Knots to Know!
Basic Ropecraft for Paddlers
By Tamia Nelson
September 2, 2003
My interest in knots goes back a long way. I was
a climber before I was a paddler, and when you spend your spare time hanging
around on frozen waterfalls, you learn the ropes in a hurry. Or else.
Of course, canoeists and kayakers sometimes find themselves hanging on to a
line for dear life, too. Yet many of the paddlers I've known get by with a grab
bag of poorly tied knots and hanks of badly frayed, bargain-basement rope. And
it's not just beginners. Even experts often have a blind spot where
knots and rope are concerned. Take the case of Charlie's Flying Canoe.
Charlie was a superb paddler. He was also a machinist, so he understood the
principles of distributed stress and failure analysis. Notwithstanding this, he
used anything that came to hand to tie his canoe to his car old, frayed,
discount-house polypropylene, to be exact. He also used too little of it. And
when he was in a hurry, his idea of a good knot was the granny. The result?

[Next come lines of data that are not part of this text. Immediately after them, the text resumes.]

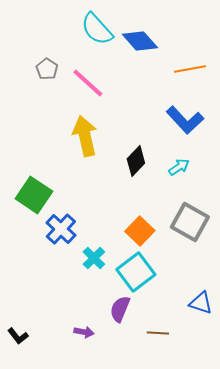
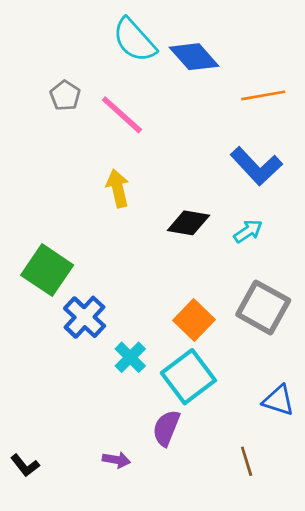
yellow arrow: (85, 136) -> (118, 188), size x0.7
black diamond: (136, 161) -> (188, 223), turned 56
blue triangle: (201, 303) -> (278, 400), moved
brown line: (158, 333) -> (247, 461), moved, turned 70

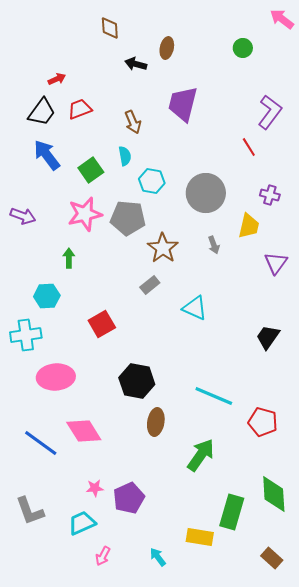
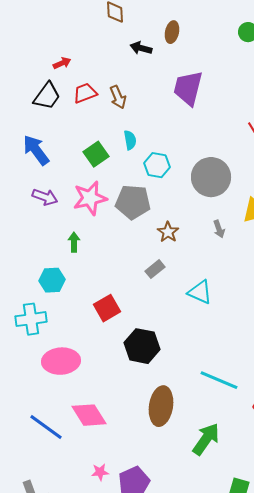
brown arrow: (133, 122) -> (118, 97), moved
blue arrow: (47, 155) -> (36, 150), moved
purple arrow: (23, 216) -> (45, 197), moved
brown star: (163, 248) -> (168, 232), size x0.7
black hexagon: (137, 381) -> (142, 346), moved
brown ellipse: (156, 422) -> (161, 406), size x1.4

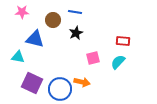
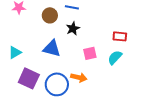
blue triangle: (35, 39) -> (52, 48), moved
cyan triangle: (18, 57) -> (15, 52), turned -40

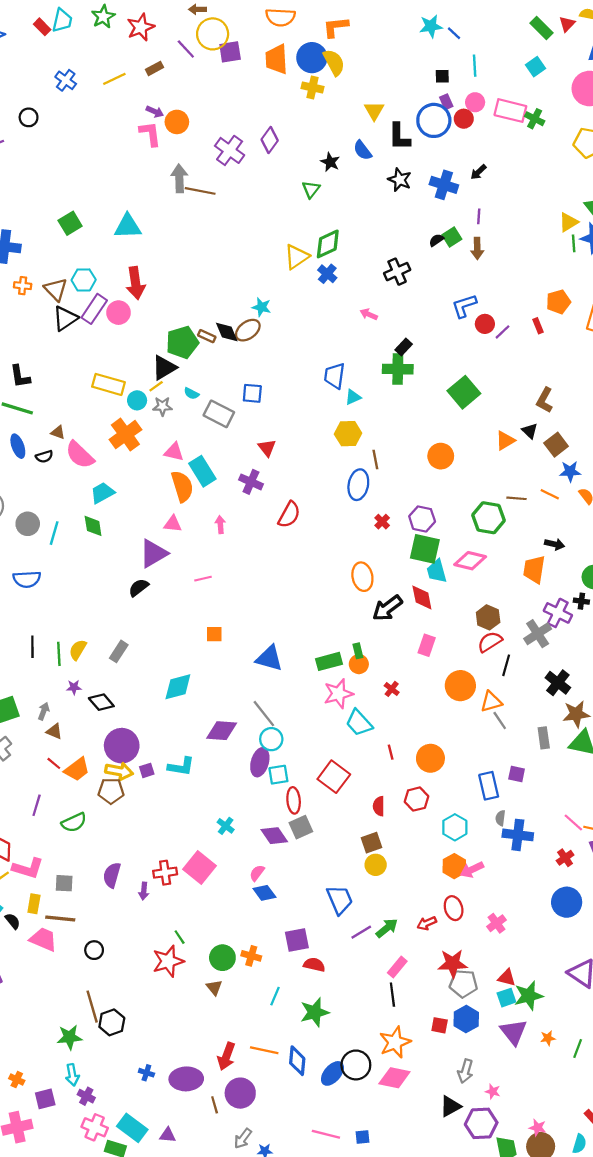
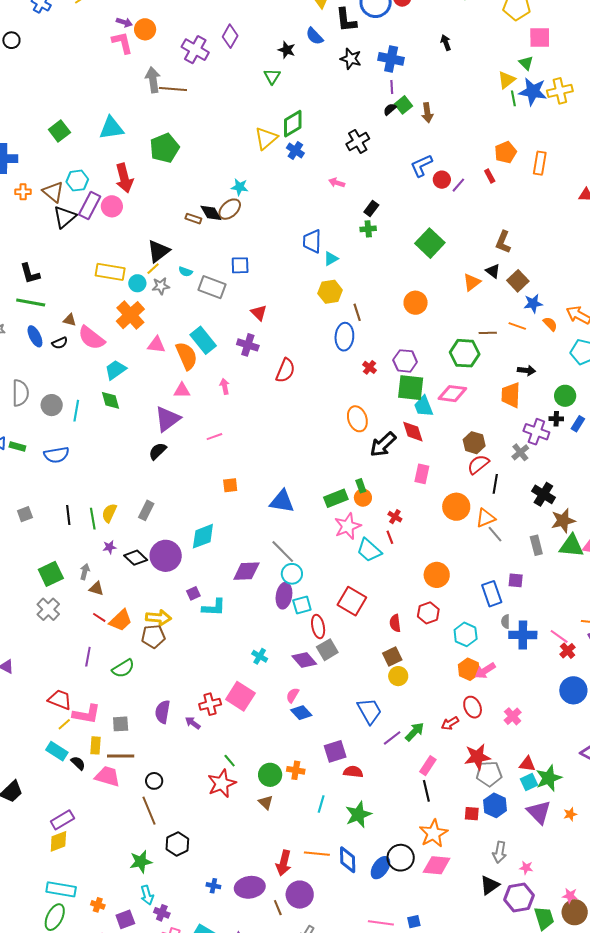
black arrow: (478, 172) -> (446, 43), moved, turned 119
purple line: (479, 216) -> (392, 87), moved
green pentagon: (182, 342) -> (165, 148), moved
green cross: (398, 369) -> (368, 229), size x0.6
pink triangle: (174, 452) -> (156, 345), moved
gray cross: (538, 634) -> (520, 452), size x0.7
purple circle: (122, 746) -> (166, 556), moved
red line: (391, 752) -> (390, 537), moved
purple square: (147, 770) -> (193, 593), moved
pink line: (573, 823) -> (559, 636), moved
purple arrow: (144, 891) -> (193, 723), turned 126
brown line: (92, 1007) -> (149, 811), moved

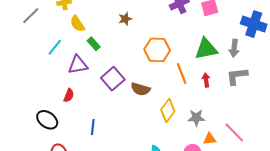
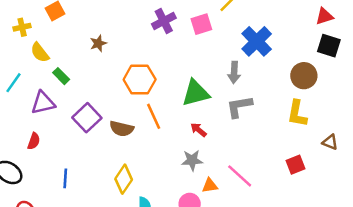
blue cross: (254, 24) -> (257, 41), turned 30
green triangle: (206, 49) -> (196, 93), moved
orange line: (182, 74) -> (154, 116), moved
red arrow: (206, 80) -> (199, 130), moved, turned -40
yellow diamond: (168, 110) -> (124, 179), moved

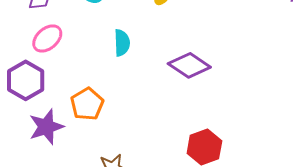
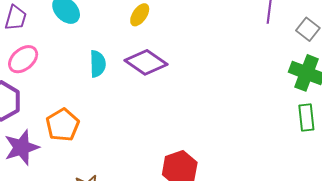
purple diamond: (189, 65) -> (146, 62), moved

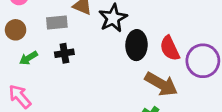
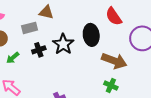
black star: (113, 18) -> (63, 44), moved
red semicircle: (170, 48) -> (114, 16), moved

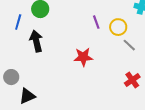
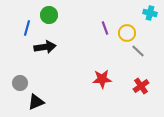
black arrow: (36, 41) -> (45, 47), turned 95
red star: (83, 57) -> (102, 79), moved

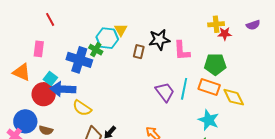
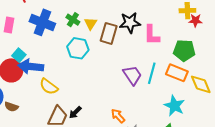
yellow triangle: (121, 30) -> (91, 24), moved
cyan hexagon: (107, 38) -> (78, 48), moved
green cross: (96, 50) -> (73, 20), moved
brown rectangle: (139, 52) -> (109, 33), size x1.5
blue cross: (79, 60) -> (42, 22), moved

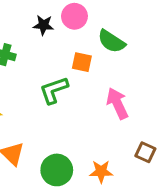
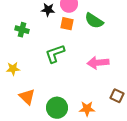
orange square: (82, 62) -> (67, 24), moved
pink arrow: (117, 103) -> (98, 63), turned -70

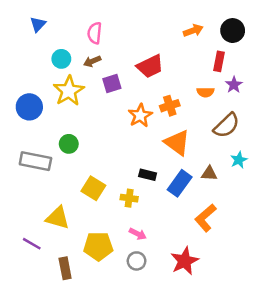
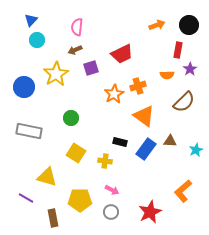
cyan circle: (61, 59) -> (37, 40), moved
green circle: (69, 144) -> (71, 118), moved
cyan star: (239, 160) -> (196, 150), moved
orange L-shape: (206, 218) -> (183, 191), moved

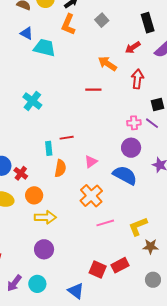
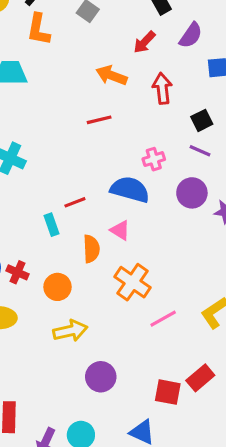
pink cross: (134, 123) -> (154, 159), moved
purple circle: (131, 148) -> (192, 193), moved
pink triangle: (91, 162) -> (120, 230), turned -40
orange semicircle: (60, 168) -> (91, 249), moved
blue semicircle: (125, 175) -> (130, 189), moved
orange circle: (34, 195) -> (58, 287), moved
purple circle: (44, 249) -> (101, 377), moved

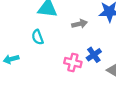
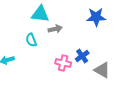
gray arrow: (79, 24) -> (55, 29), moved

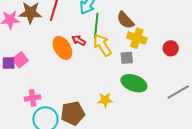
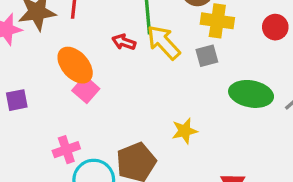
orange ellipse: (62, 48) -> (75, 65), moved
pink square: (20, 60) -> (86, 90), moved
green ellipse: (134, 83) -> (251, 94), moved

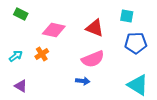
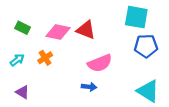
green rectangle: (21, 14) -> (23, 28), moved
cyan square: (127, 16) -> (136, 17), size x1.6
red triangle: (95, 28) -> (86, 30), moved

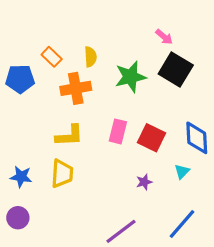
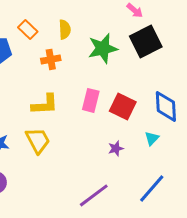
black square: (176, 69) -> (146, 41), turned 32
orange cross: (76, 88) -> (51, 59), size x0.7
yellow trapezoid: (62, 174) -> (38, 140), turned -32

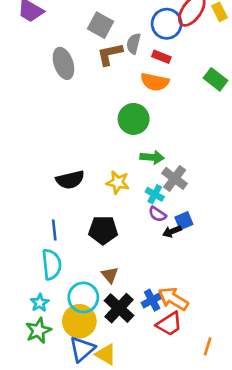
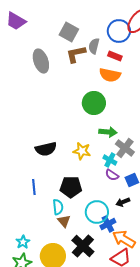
black arrow: (172, 231) -> (123, 202), moved
cyan semicircle: (52, 264) -> (58, 207), moved, size x0.7
brown triangle: (110, 275) -> (64, 221), moved
cyan circle: (83, 297) -> (97, 212), moved
blue cross: (152, 300) -> (108, 224), moved

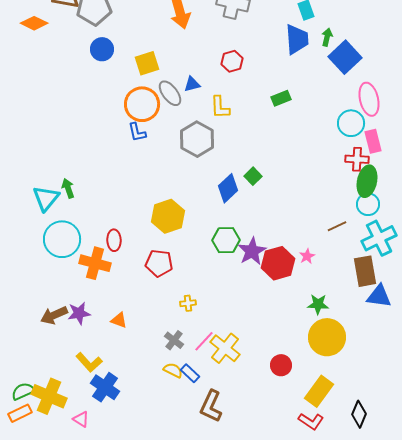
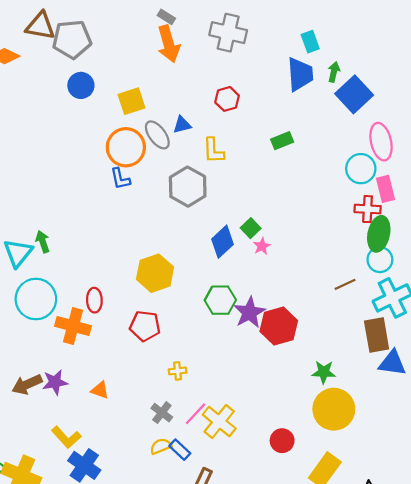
pink star: (307, 256) -> (262, 246), moved
yellow semicircle: (173, 370) -> (161, 446), turned -48

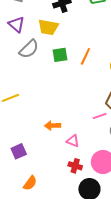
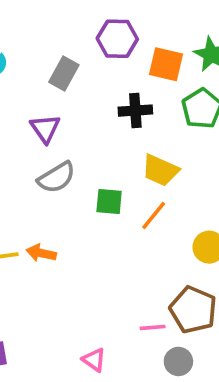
yellow trapezoid: (48, 27) -> (160, 170), moved
orange arrow: (53, 126) -> (41, 253), moved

Charlie's canoe took a flier off his roof rack at sixty-five miles per hour. I
was right behind him on the Interstate when it happened, and I nearly ended up
with a Blue Hole through my heart.
The scene would have been mighty funny in a slapstick comedy, and we laughed
about it when it happened. Still, it could have been my last curtain call.
I've never forgotten that. Good rope isn't a luxury, and properly tied knots
aren't an optional extra. They're as important to paddlers as a reliable roll
or a smooth J-stroke. No exceptions.
Convinced? Good. Now let's see what we can do
With Enough Rope
Volumes have been written about the lineage and manufacture of rope, but
most paddlers just need to know that there are two main types: laid and braided.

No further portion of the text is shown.